More Internet Exchanges Necessary for Rural Areas: Experts

Latency experienced by users is dependent in part on their distance from internet exchange points.

More Internet Exchanges Necessary for Rural Areas: Experts
From left: Ron da Silva, CEO and founder of Network Technologies Global; David Jeppsen, chief of global public affairs at NTT Corporation; Hunter Newby, owner of Newby Ventures; Art Kazmiercza, director of strategic sales and network development at Arelion; and Brent Legg, executive Vice President of Connected Nation, moderator. Photo by Tim Clark

WASHINGTON, March 28, 2025 – Experts and industry officials pushed for building internet exchange points deeper into parts of the country that currently lack them, arguing it would be necessary for continued economic development.

An internet exchange point, or IXP, are switches where broadband and content delivery networks can all interconnect with each other and exchange data directly. The latency, or time it takes for data to travel from one place to another, for a given end user is dependent in part on their distance from an IXP.

For someone far away from the nearest exchange point, data could have to travel hundreds of miles back and forth, said Art Kazmierczak, director of sales and network development at Arelion.

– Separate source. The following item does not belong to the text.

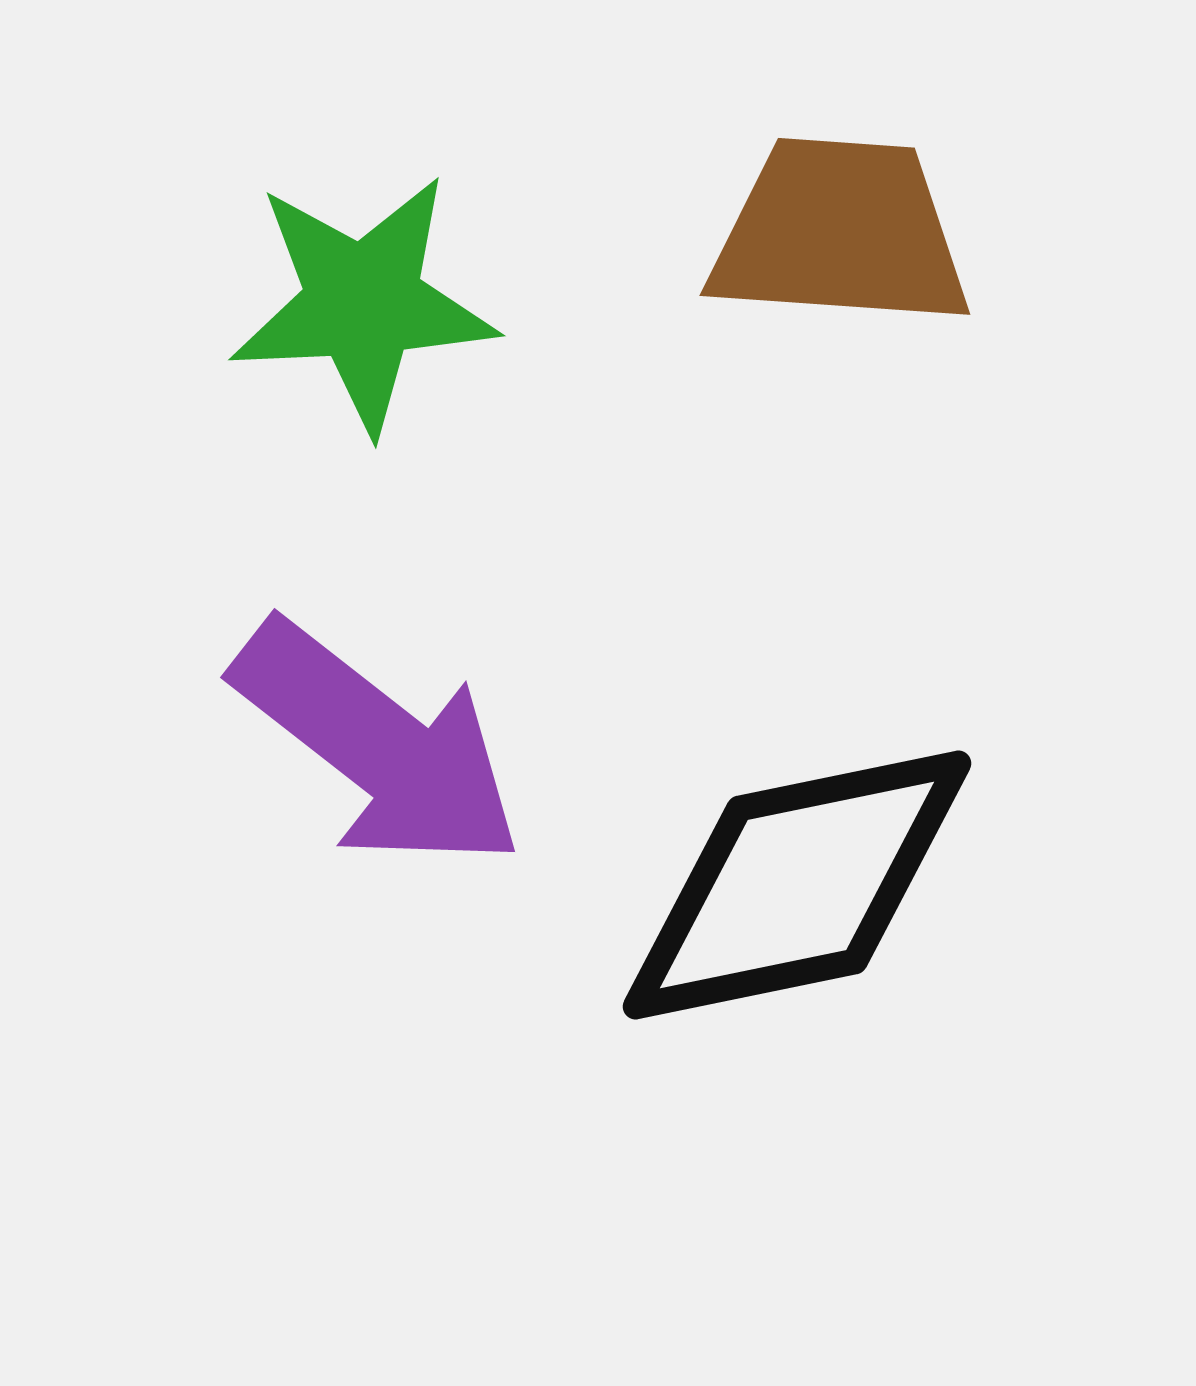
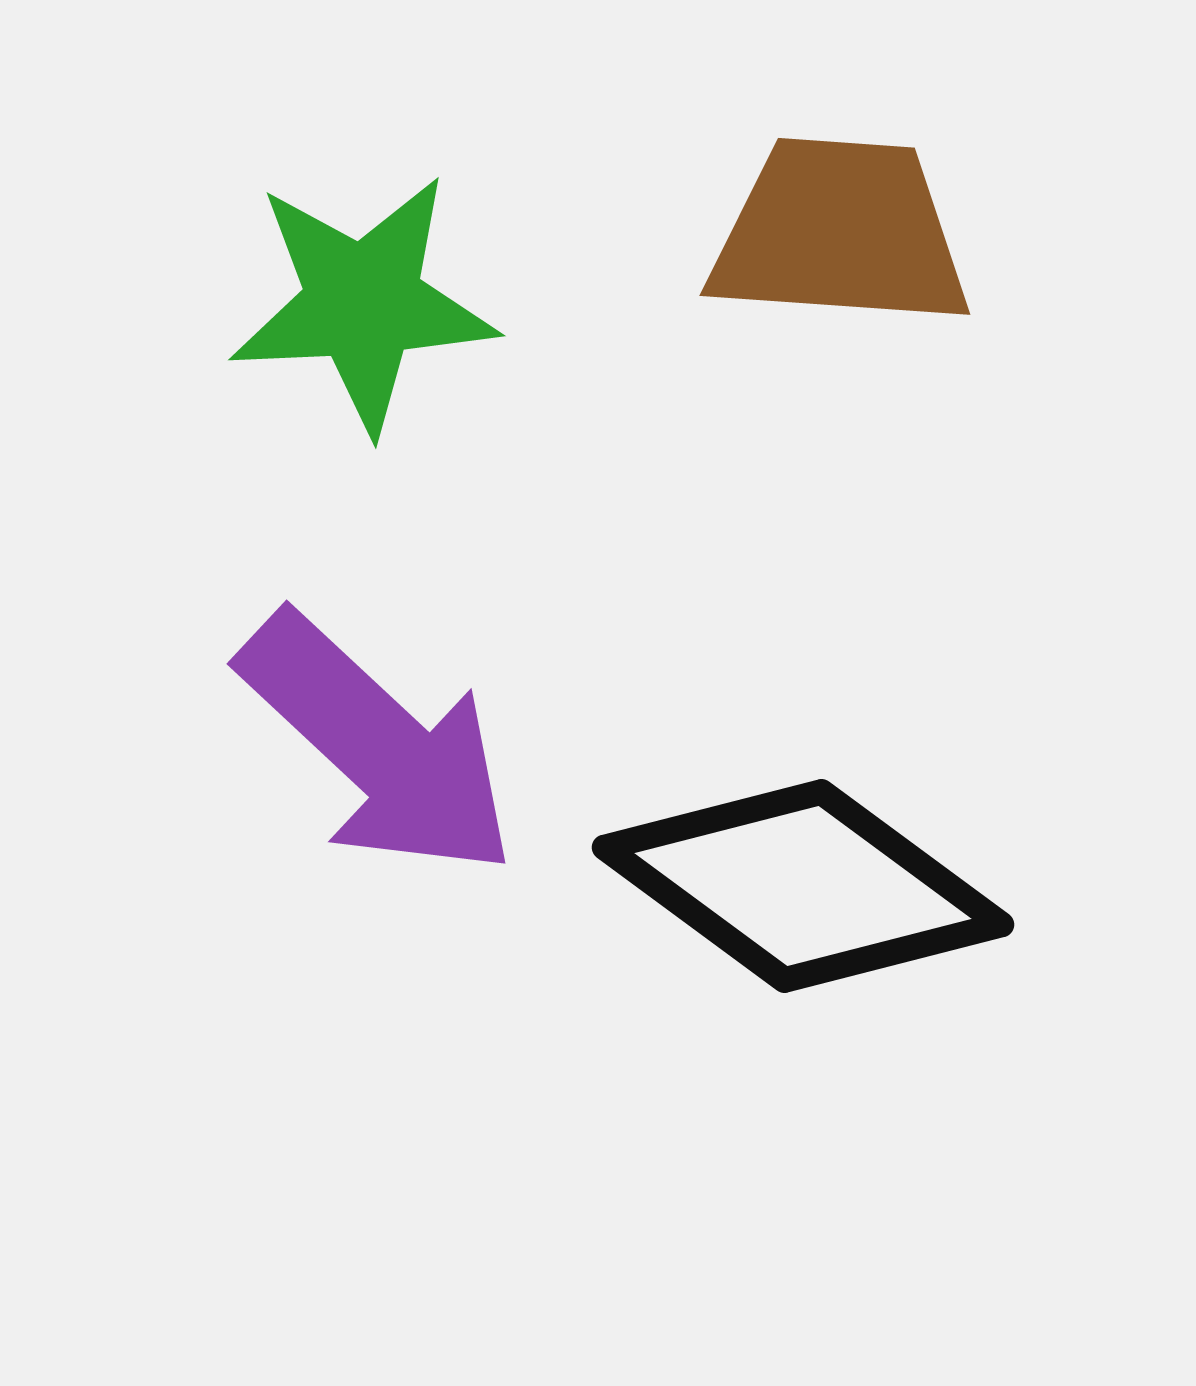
purple arrow: rotated 5 degrees clockwise
black diamond: moved 6 px right, 1 px down; rotated 48 degrees clockwise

He spoke at a Broadband Breakfast event on data centers and broadband in Washington on Thursday.

“When you’re looking at that from a latency perspective, that’s a big challenge,” he said, especially for autonomous industrial equipment or certain remote healthcare applications. “This data takes a long time to get to the actual equipment that’s moving in real time, and that causes delays in judgment and delays in decisions – poorer performance.”

There are 200 active internet exchange points in the country, according to the PeeringDB database, but they’re not evenly distributed.

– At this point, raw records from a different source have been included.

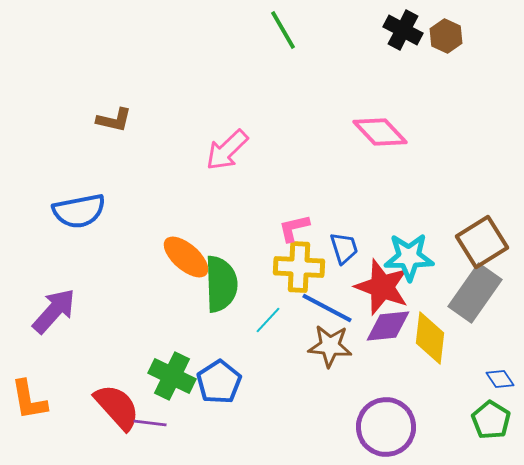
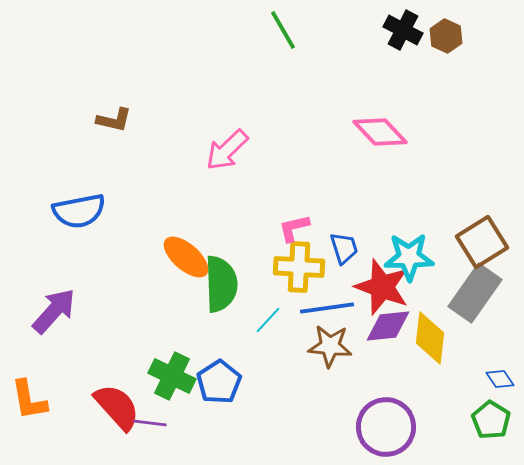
blue line: rotated 36 degrees counterclockwise
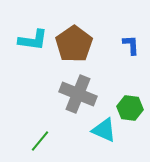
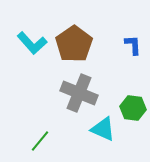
cyan L-shape: moved 1 px left, 3 px down; rotated 40 degrees clockwise
blue L-shape: moved 2 px right
gray cross: moved 1 px right, 1 px up
green hexagon: moved 3 px right
cyan triangle: moved 1 px left, 1 px up
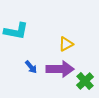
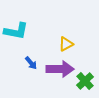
blue arrow: moved 4 px up
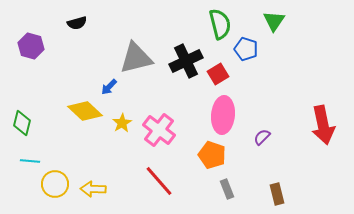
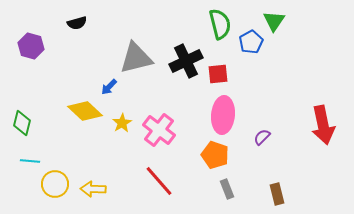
blue pentagon: moved 5 px right, 7 px up; rotated 25 degrees clockwise
red square: rotated 25 degrees clockwise
orange pentagon: moved 3 px right
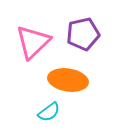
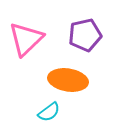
purple pentagon: moved 2 px right, 1 px down
pink triangle: moved 7 px left, 3 px up
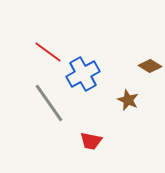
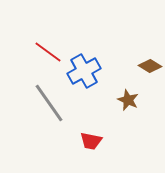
blue cross: moved 1 px right, 3 px up
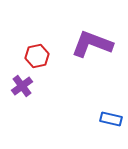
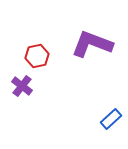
purple cross: rotated 15 degrees counterclockwise
blue rectangle: rotated 55 degrees counterclockwise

“Fourteen states in the US don’t have a single internet exchange within the state, which puts them at a severe disadvantage to those that do from an economic development standpoint,” said Hunter Newby, who pioneered the “neutral carrier hotel” concept widely used in the industry. IXPs are typically owned by an entity other than the carriers that interconnect with each other, an effort to keep the treatment of traffic neutral.

Newby and the nonprofit Connected Nation, whose executive vice president Brent Legg moderated the discussion, are trying to get 125 more IXPs built in regional hub cities across the country. But it’s been slow going, he said. The group helped secure $5 million in grant funding to build an exchange point on Wichita State University’s campus in 2023, which is expected to finish construction this year.

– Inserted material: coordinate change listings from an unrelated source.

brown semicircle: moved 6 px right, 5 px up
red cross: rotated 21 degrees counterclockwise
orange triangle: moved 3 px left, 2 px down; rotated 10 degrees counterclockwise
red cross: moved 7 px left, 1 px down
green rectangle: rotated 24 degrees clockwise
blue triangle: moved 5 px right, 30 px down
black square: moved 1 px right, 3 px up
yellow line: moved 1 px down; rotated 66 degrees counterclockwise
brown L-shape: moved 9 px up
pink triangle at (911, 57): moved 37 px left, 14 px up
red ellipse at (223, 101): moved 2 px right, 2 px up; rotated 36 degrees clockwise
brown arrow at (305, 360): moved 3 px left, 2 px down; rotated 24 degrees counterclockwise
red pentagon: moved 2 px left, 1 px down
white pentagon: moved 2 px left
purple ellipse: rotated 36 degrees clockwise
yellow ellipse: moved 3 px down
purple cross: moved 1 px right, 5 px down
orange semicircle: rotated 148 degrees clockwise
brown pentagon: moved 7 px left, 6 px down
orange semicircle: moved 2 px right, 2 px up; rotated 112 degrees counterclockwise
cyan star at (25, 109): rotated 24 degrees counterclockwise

“We’ve got 125 of these to go build. If we have to wait for grants like we did with the state, that will take the rest of our lives and our kids’ lives,” he said. “Not gonna happen. We’ve got to find another way to do it.”

Cost is a big part of the reason why these facilities haven’t sprung up closer to rural consumers, though, said Ron da Silva, an internet technology consultant and longtime telecom executive. Those expenses include the actual building itself, plus securing a consistent power source and fiber connectivity.

He said the federal funding already in place for fiber, plus a willingness among rural municipalities with more space and less restrictive zoning rules to allow data centers and new smaller nuclear reactors, could eventually help lower those costs.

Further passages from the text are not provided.